Мужчина – исполняющий обязанности начальника местной «пятки» капитан Григорий Степанович Сухонин, которого четыре года назад перевели в КГБ из МООП – Министерства охраны общественного порядка, как тогда называлось МВД – то ли на усиление, то ли в наказание. Про него Чепак отозвался в целом положительно, но глубокомысленно заметил, что капитан для Сухонина – это тот предел, через который лучше не переступать. «Исполняющим обязанности» он стал ровно месяц назад, когда никакого отдела уже фактически не было – видимо, Чепаку понадобился хоть кто-то, кого можно теребить за плохие показатели. Ставить на эту должность совершенно зеленую лейтенанта Риту Буряк, которая прошлым летом окончила местный университет и приняла предложение служить в настоящих органах, было бы вызовом устоявшимся правилам.
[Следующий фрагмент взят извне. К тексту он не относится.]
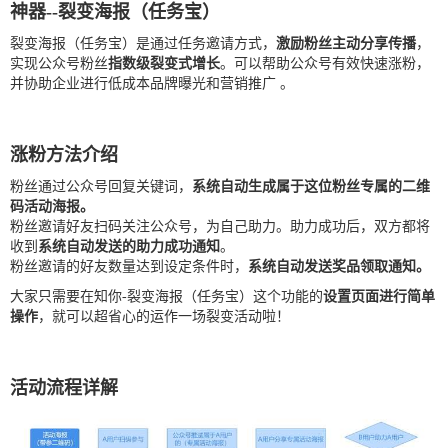
神器--裂变海报（任务宝）
裂变海报（任务宝）是通过任务邀请方式，
激励粉丝主动分享传播
，
实现公众号粉丝
指数级裂变式增长
。可以帮助公众号有效快速涨粉，
并协助企业进行低成本品牌曝光和营销推广 。
涨粉方法介绍
粉丝通过公众号回复关键词，
系统自动生成属于这位粉丝专属的二维
码活动海报。
粉丝邀请好友扫码关注公众号，为自己助力。助力成功后，双方都将
收到
系统自动发送的助力成功通知
。
粉丝邀请的好友数量达到设定条件时，
系统自动发送奖品领取通知。
大家只需要在知你-裂变海报（任务宝）这个功能的
设置页面进行简单
操作
，就可以超省心的运作一场裂变活动啦！
活动流程详解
Про Риту полковник говорил с легкой иронией – насколько я понял, не потому, что девушка была совсем безнадежной, а потому, что в целом не доверял женщинам в погонах.

Сухонин производил отталкивающее впечатление – по причине ужасного шрама, который начинался на лбу, под пышным чубом, пересекал левый глаз и заканчивался на скуле. Шрам был неприятный, красного цвета, с зазубринами, он повредил оба века, и из-за этого левый глаз смотрелся жутковато. Был капитан худощав, но жилист – судя по всему, физподготовкой он не пренебрегал.
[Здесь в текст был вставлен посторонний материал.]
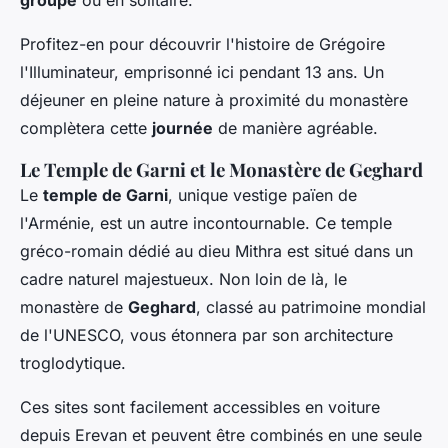
groupe
ou en solitaire.
Profitez-en pour découvrir l'histoire de Grégoire
l'Illuminateur, emprisonné ici pendant 13 ans. Un
déjeuner en pleine nature à proximité du monastère
complètera cette
journée
de manière agréable.
Le Temple de Garni et le Monastère de Geghard
Le
temple de Garni
, unique vestige païen de
l'Arménie, est un autre incontournable. Ce temple
gréco-romain dédié au dieu Mithra est situé dans un
cadre naturel majestueux. Non loin de là, le
monastère de
Geghard
, classé au patrimoine mondial
de l'UNESCO, vous étonnera par son architecture
troglodytique.
Ces sites sont facilement accessibles en voiture
depuis Erevan et peuvent être combinés en une seule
– В войну получил, немец наградил, шоб ему пусто було... – сказал он, поднимаясь мне навстречу и заметив мой взгляд, направленный на шрам: – Капитан Сухонин, Григорий Степанович, исполняю обязанности... А вы, так думаю, наш новый командир?

– Руководитель, – поправил я и с трудом оторвал взгляд от шрама. – С сегодняшнего дня – заместитель начальника управления, капитан Орехов. Или Виктор Алексеевич. Прошу любить и жаловать. А вы?

Я повернулся к Рите – худенькой девочке, которой, если не приглядываться, можно было дать лет пятнадцать или шестнадцать. Но она встала, приосанилась – и превратилась во вполне взрослую девушку. Кажется, из-за освещения. На её лице особых примет почти не было – за исключением выдающегося носа, который так и тянуло назвать «шнобелем». Впрочем, это не мешало личной жизни лейтенанта – у неё был жених, а свадьба планировалась летом. Я предположил, что ещё до Нового года эта девица уйдет в декрет, но надеялся, что это произойдет уже после моего возвращения в Москву.

– Лейтенант Буряк, – четко отрапортовала она. – Оперативник пятого отдела.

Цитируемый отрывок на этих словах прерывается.